At least 15 Sudanese refugees have been shot dead and eight more injured in Egypt’s Sinai region as they reportedly attempted to enter Israel.
Speaking on the condition of anonymity, Egyptian security officials told the Associated Press that the refugees were killed while caught in the crossfire between security forces and people smugglers on Sunday.
Earlier in the day, however, officials said that security forces had shot the Sudanese as they approached the border fence separating the Sinai and southern Israel.
Most of the people being smuggled through the Sinai are fleeing political violence in Eritrea, Sudan and Ethiopia, among other countries – risking their lives to make the perilous journey to seek asylum in Israel.
Many have been shot, sometimes fatally, by security forces, while others have been tortured by Egyptian and Sudanese human traffickers, according to human rights groups.
Gerry Simpson, a researcher at Human Rights Watch (HRW), said that Sunday’s “tragic killings are nothing new”.
“Egypt has a record of shooting unarmed sub-Saharan African refugees as they approach Israel’s border,” he told Al Jazeera.
“We call on Egypt to end this policy of shooting unarmed [refugees] and investigate those who are responsible for these deaths.”
‘Rape, burning and mutilation’
But security forces are not the only threat faced by those passing through the Sinai.
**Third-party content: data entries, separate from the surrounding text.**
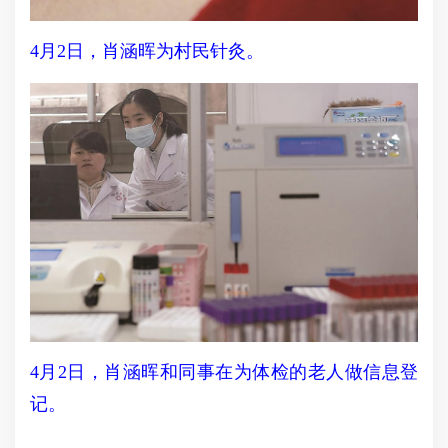
4月2日，肖涵晖为村民针灸。
4月2日，肖涵晖和同事在为体检的老人做信息登
记。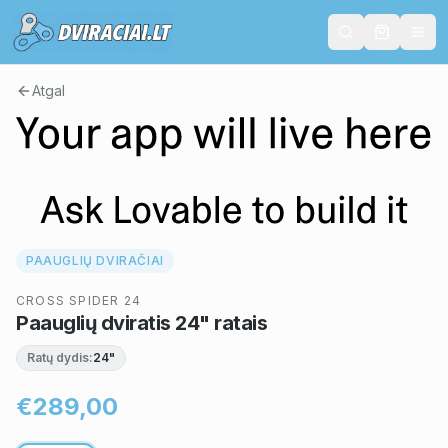
Atgal
PAAUGLIŲ DVIRAČIAI
CROSS SPIDER 24
Paauglių dviratis 24" ratais
Ratų dydis:
24"
€289,00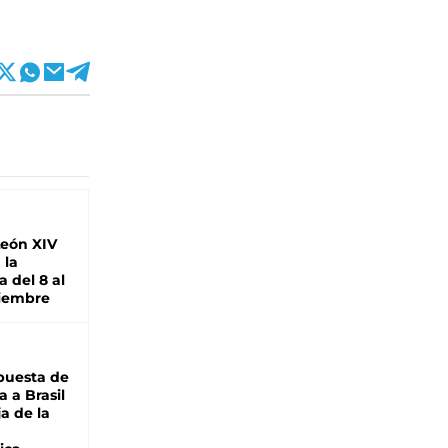
León XIV
 la
 del 8 al
viembre
puesta de
 a Brasil
ja de la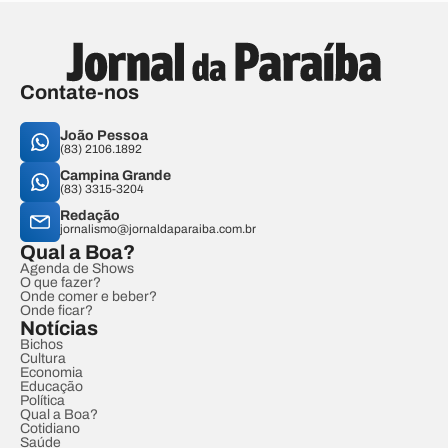
Contate-nos
João Pessoa
(83) 2106.1892
Campina Grande
(83) 3315-3204
Redação
jornalismo@jornaldaparaiba.com.br
Qual a Boa?
Agenda de Shows
O que fazer?
Onde comer e beber?
Onde ficar?
Notícias
Bichos
Cultura
Economia
Educação
Política
Qual a Boa?
Cotidiano
Saúde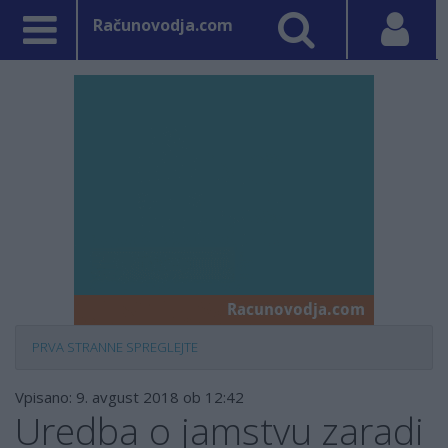
Računovodja.com
PRVA STRAN
NE SPREGLEJTE
Vpisano: 9. avgust 2018 ob 12:42
Uredba o jamstvu zaradi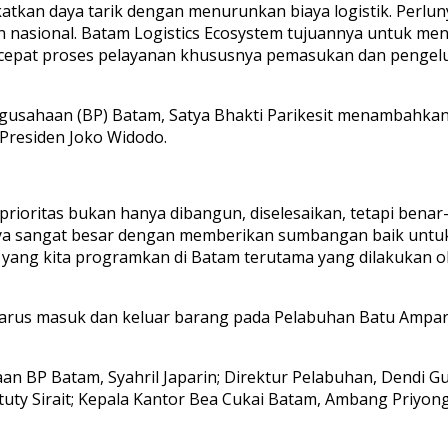
tkan daya tarik dengan menurunkan biaya logistik. Perl
 nasional. Batam Logistics Ecosystem tujuannya untuk me
cepat proses pelayanan khususnya pemasukan dan pengelu
gusahaan (BP) Batam, Satya Bhakti Parikesit menambahka
Presiden Joko Widodo.
rioritas bukan hanya dibangun, diselesaikan, tetapi benar
sinya sangat besar dengan memberikan sumbangan baik unt
u yang kita programkan di Batam terutama yang dilakukan ol
us masuk dan keluar barang pada Pelabuhan Batu Ampar sem
an BP Batam, Syahril Japarin; Direktur Pelabuhan, Dendi G
stuty Sirait; Kepala Kantor Bea Cukai Batam, Ambang Priy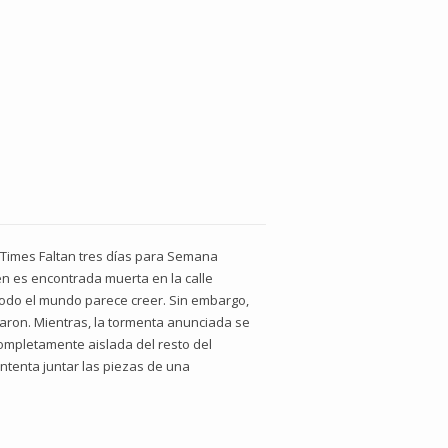
k Times Faltan tres días para Semana
ven es encontrada muerta en la calle
o todo el mundo parece creer. Sin embargo,
taron. Mientras, la tormenta anunciada se
completamente aislada del resto del
ntenta juntar las piezas de una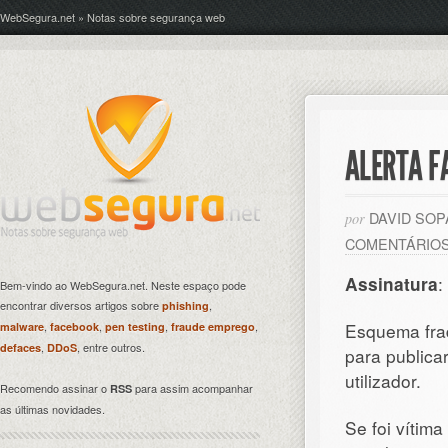
WebSegura.net » Notas sobre segurança web
ALERTA F
DAVID SO
por
COMENTÁRIO
Assinatura
:
Bem-vindo ao WebSegura.net. Neste espaço pode
encontrar diversos artigos sobre
,
phishing
,
,
,
,
Esquema frad
malware
facebook
pen testing
fraude emprego
,
, entre outros.
defaces
DDoS
para public
utilizador.
Recomendo assinar o
para assim acompanhar
RSS
as últimas novidades.
Se foi vítim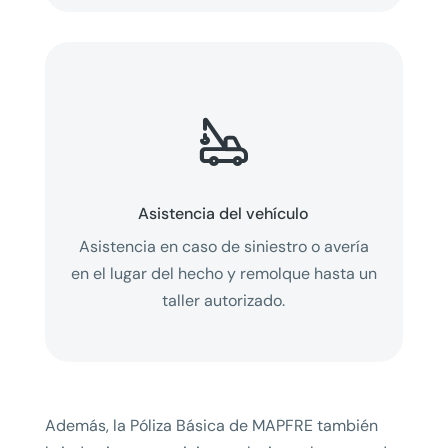

Asistencia del vehículo
Asistencia en caso de siniestro o avería
en el lugar del hecho y remolque hasta un
taller autorizado.
Además, la Póliza Básica de MAPFRE también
In a February 2014 report, HRW documented systematic abuse by human traffickers.
The report said that “Egyptian traffickers have tortured Eritreans for ransom in the Sinai Peninsula, including through rape, burning, and mutilation.”
Mutasim Ali, director of the Tel Aviv-based African Refugee Development Center (ARDC), made the month-long journey from Darfur to Israel in 2009.
“These killings don’t surprise me,” he told Al Jazeera regarding Sunday’s deadly incident. “It happens a lot.”
“It is not so different than refugees crossing the Mediterranean Sea,” Ali added. “People risk their lives with the hope to survive.”
Since refugees and asylum seekers began coming to Israel in 2005, their numbers have swelled to an estimated 45,000.
Yet, Israel rarely grants asylum to those who request it, instead classifying them as economic migrants and trying to “coerce” them into leaving the country, according to a September 2014 HRW report.
Once in Israel, asylum seekers do not face the “systematic physical attacks”, according to Ali.
But they can be detained for lengthy periods and “are subjected to incitement, hatred and racism on a daily basis”, he added.
Israel recently started forcibly deporting Eritrean and Sudanese asylum seekers to Uganda and Rwanda.
In the country’s Negev region, Israeli authorities can hold any Eritrean or Sudanese male asylum seeker without charges in the Holot detention centre for up to one year .
Ali pointed to former Israeli Public Security Minister Gilad Erdan, who back in August speculated that the Islamic State of Iraq and the Levant (ISIL) could potentially recruit asylum seekers to carry out attacks in Israel.
“It is not unrealistic that [ISIL] and other terrorist groups operating in Sinai would take advantage of [the migrants’] distress to recruit them,” Erdan said at the time.
Ali said comments like this “are racial incitement”.